Noch zwei Jahre vor dem Interview konnte CF-Patientin Heidi Heckel keine Stunde pro Tag ohne zusätzlichen Sauerstoff auskommen. Zum Zeitpunkt des Interviews war die damals 34-jährige dank einer Lungentransplantation wieder in der Lage, durchzuatmen und ihren Alltag spontan zu gestalten. Im Interview berichtet sie über ihre Zeit vor der Transplantation, das lange Warten und wie es ihr mit der neuen Lunge geht.                                                                                            Artikel vom 21.10.2021

Eine Lungentransplantation kann für Mukoviszidose-Betroffene etwas sein, mit dem sie sich früher oder später auseinandersetzen müssen. Sobald Betroffene den ersten Schritt, nämlich die Entscheidung für eine Transplantation, gemacht haben und auf der Liste stehen, beginnt eine einschneidende Phase zwischen Bangen, Hoffen und Warten. Die Entscheidung ist auch deshalb nicht leicht, weil die Transplantation weitreichende Folgen hat: Die Transplantierten müssen ihr Leben lang Medikamente einnehmen, um so das neue Organ vor einer Abstoßung durch ihr Immunsystem zu schützen, und sich an einen sehr detaillierten Ernährungs- und Hygieneplan halten. Dennoch sind in bestimmten Fällen „die Vorteile überwältigend“, findet Heidi Heckel. Die Geschäftsführerin des Selbsthilfeverbandes Mukoviszidose e.V. Leipzig schildert ihre Erfahrungen und berichtet, wie sich ihr Leben durch die Transplantation zum Positiven verändert hat.

Über Heidi
Bild von Heidi nach der Lungentransplantation

Heidi (nach der Lungentransplantation) 

Zum Zeitpunkt des Interviews war Heidi Heckel 34 Jahre alt, gelernte Einzelhandelskauffrau und lungentransplantierte CF-Patientin.
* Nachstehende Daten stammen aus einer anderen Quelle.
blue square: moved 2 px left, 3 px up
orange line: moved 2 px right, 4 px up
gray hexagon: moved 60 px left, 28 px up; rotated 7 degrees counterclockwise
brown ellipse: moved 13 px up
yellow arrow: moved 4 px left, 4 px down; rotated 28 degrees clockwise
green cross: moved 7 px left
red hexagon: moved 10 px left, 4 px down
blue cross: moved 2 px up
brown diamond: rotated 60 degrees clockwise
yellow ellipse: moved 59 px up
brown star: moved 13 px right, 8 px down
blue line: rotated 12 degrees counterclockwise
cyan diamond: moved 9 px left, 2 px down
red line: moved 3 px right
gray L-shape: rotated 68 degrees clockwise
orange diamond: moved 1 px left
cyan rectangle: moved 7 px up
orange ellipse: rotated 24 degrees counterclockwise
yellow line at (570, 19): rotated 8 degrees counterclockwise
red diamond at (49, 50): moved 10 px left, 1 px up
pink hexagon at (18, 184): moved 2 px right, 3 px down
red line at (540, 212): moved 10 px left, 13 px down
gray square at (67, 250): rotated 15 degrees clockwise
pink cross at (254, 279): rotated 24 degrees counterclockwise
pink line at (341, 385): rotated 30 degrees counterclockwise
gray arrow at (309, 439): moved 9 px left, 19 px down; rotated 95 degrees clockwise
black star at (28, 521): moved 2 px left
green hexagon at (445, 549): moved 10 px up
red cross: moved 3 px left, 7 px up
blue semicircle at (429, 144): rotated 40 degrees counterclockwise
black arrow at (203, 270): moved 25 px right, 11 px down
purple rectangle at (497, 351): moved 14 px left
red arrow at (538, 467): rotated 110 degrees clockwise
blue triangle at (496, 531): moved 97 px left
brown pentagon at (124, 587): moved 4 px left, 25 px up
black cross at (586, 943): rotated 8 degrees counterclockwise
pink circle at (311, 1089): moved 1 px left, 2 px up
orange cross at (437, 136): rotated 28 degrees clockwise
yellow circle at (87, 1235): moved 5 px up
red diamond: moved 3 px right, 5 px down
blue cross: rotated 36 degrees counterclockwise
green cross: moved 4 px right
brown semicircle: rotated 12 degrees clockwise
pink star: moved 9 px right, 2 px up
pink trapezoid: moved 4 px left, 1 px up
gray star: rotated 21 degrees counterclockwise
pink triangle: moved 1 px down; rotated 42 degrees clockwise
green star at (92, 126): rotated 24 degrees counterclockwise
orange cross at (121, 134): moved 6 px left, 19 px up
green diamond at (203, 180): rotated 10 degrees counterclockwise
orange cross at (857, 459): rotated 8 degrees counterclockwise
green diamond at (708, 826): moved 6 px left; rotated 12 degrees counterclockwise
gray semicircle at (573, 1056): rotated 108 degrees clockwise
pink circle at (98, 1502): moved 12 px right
Im Selbsthilfeverein für Mukoviszidose in Leipzig arbeitete sie als Geschäftsführerin. Der Verein ist für Betroffene ein wichtiger Ort, um sich auszutauschen und Informationen zu der Lungenerkrankung Mukoviszidose und einer möglichen Transplantation zu bekommen. Heidi hat es zu ihrer Herzensangelegenheit gemacht, Patientinnen und Patienten aufzuklären und ihre Unterstützung anzubieten.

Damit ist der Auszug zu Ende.